TASK PROMPT: Only one stretch of the data below is needed. Output the lines from the one with "Contacts (on-boards) members" up to and including the one with "Maintains and balances cash within", exactly as they stand.

Page images and extracted text
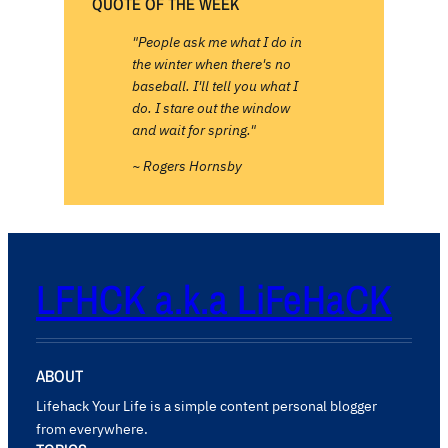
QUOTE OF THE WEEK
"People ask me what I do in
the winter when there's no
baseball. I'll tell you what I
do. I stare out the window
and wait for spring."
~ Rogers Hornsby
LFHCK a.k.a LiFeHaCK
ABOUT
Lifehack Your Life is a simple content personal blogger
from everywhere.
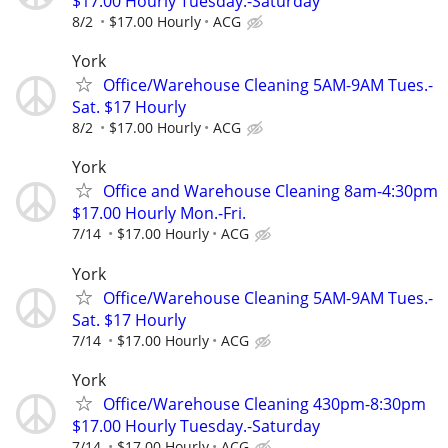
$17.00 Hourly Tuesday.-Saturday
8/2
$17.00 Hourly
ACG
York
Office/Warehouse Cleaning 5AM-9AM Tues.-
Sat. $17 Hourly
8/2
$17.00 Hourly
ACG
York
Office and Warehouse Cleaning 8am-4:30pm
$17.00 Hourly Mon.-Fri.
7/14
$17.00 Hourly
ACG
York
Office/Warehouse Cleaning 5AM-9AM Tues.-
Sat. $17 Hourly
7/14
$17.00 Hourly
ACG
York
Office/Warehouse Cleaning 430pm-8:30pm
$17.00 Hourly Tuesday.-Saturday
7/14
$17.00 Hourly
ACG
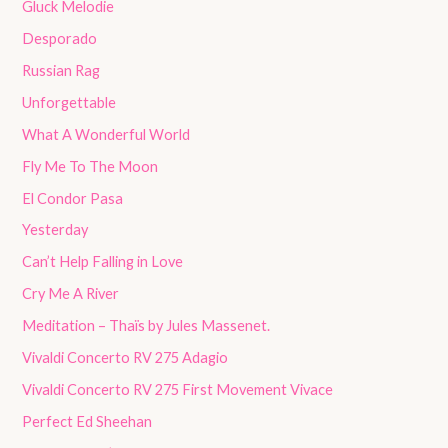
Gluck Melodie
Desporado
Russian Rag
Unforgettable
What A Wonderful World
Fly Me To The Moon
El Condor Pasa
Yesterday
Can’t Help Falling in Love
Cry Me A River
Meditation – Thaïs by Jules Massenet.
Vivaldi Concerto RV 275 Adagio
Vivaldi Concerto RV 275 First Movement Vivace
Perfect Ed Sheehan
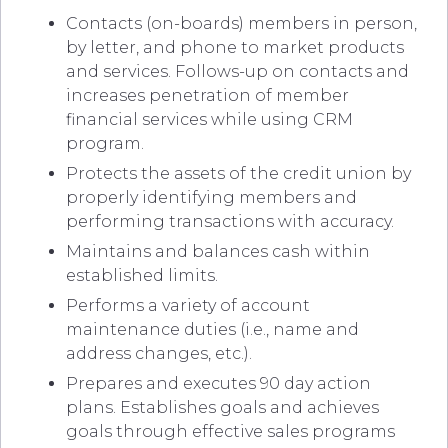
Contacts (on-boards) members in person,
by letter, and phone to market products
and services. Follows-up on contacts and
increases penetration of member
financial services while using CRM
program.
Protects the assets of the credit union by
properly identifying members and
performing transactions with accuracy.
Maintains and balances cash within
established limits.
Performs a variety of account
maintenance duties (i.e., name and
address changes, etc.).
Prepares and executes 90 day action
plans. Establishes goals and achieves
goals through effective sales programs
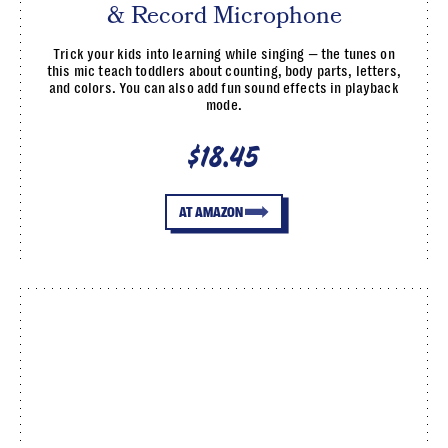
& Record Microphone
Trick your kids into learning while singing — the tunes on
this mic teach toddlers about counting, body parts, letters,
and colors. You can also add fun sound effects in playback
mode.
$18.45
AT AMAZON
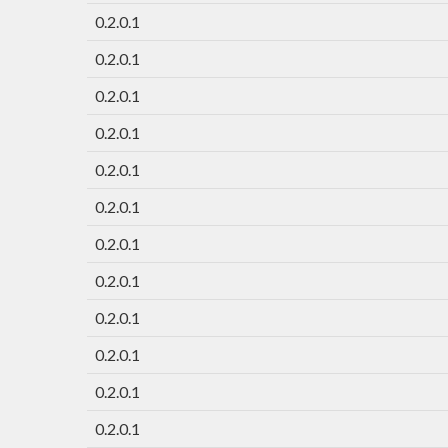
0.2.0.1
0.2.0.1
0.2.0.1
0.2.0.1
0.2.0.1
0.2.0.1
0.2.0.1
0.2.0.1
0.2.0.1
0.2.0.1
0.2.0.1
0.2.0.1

* * *

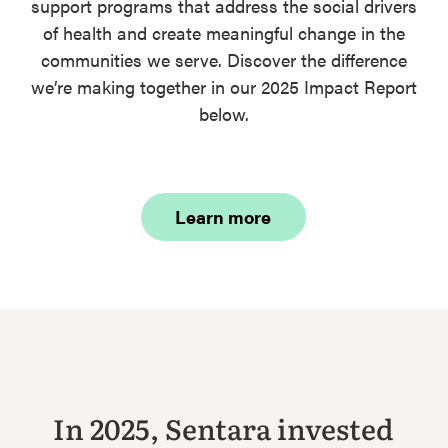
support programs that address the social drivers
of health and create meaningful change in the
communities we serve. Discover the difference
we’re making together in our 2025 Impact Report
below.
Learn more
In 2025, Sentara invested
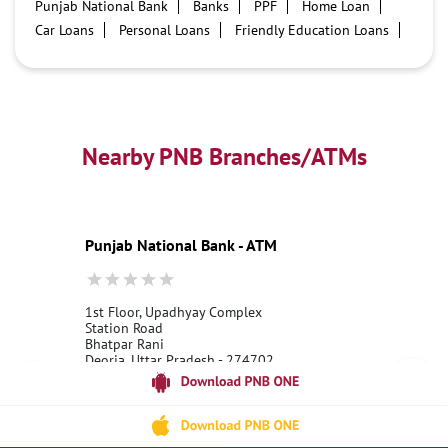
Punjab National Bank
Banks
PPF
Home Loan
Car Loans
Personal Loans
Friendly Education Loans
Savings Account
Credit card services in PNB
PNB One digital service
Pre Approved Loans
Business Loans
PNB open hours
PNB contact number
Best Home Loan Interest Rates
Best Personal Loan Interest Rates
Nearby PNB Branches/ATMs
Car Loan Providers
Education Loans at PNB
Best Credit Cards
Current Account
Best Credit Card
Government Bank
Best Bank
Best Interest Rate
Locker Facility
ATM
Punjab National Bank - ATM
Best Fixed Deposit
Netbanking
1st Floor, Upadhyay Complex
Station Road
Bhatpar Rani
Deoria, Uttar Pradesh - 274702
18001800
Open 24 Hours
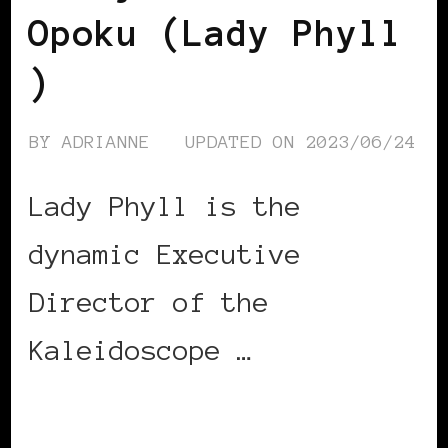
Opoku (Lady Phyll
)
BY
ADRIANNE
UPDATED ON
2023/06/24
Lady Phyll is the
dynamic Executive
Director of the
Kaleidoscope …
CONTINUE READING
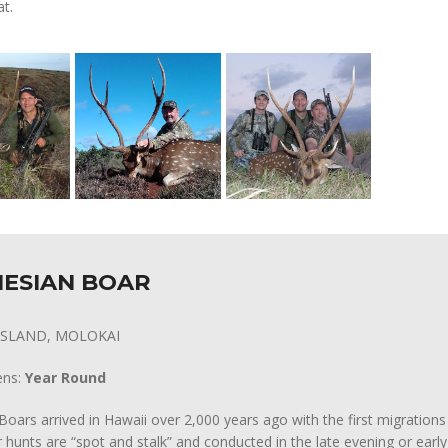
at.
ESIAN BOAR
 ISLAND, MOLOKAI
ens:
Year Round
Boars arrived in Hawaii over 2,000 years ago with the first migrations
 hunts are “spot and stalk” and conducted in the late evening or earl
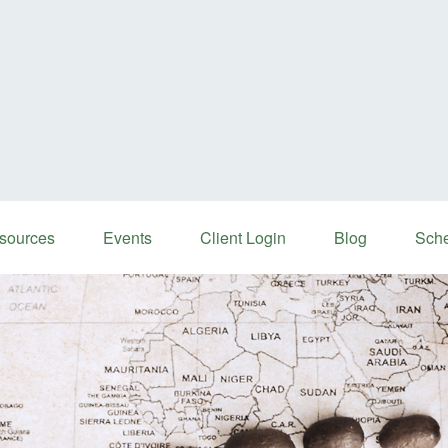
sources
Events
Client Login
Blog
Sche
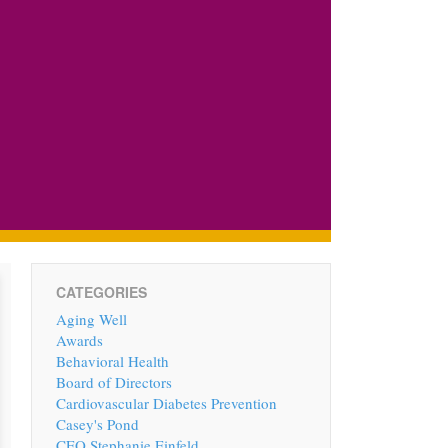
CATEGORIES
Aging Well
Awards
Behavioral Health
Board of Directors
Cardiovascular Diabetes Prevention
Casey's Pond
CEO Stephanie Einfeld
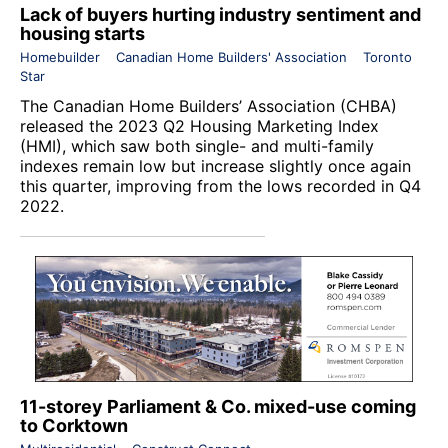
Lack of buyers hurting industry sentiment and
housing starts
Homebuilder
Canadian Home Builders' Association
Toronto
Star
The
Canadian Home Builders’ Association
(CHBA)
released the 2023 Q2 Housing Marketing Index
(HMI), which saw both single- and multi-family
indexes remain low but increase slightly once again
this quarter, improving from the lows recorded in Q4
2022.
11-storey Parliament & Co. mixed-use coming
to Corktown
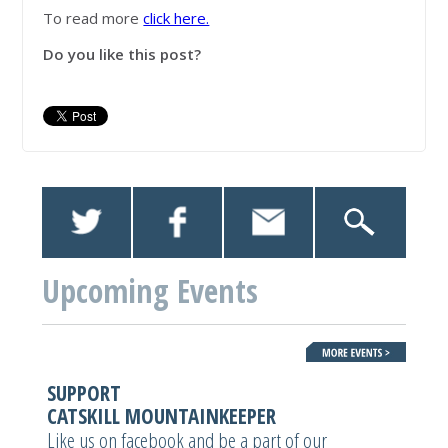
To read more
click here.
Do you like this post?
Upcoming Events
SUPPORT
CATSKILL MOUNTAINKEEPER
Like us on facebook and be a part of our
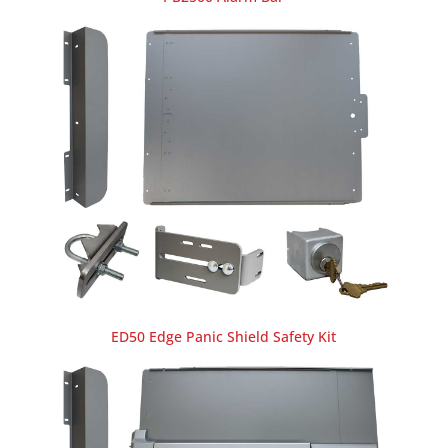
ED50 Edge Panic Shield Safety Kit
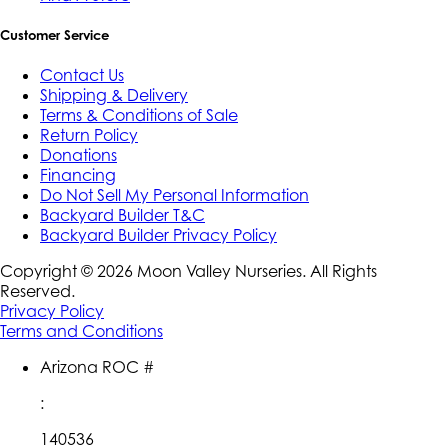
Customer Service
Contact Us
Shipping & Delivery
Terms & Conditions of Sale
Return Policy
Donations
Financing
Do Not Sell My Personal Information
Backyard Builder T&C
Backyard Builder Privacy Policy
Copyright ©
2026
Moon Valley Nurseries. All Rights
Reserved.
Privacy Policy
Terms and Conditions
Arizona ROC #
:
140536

SOLUTION FOR THIS TASK:
Contacts (on-boards) members in person,
by letter, and phone to market products
and services. Follows-up on contacts and
increases penetration of member
financial services while using CRM
program.
Protects the assets of the credit union by
properly identifying members and
performing transactions with accuracy.
Maintains and balances cash within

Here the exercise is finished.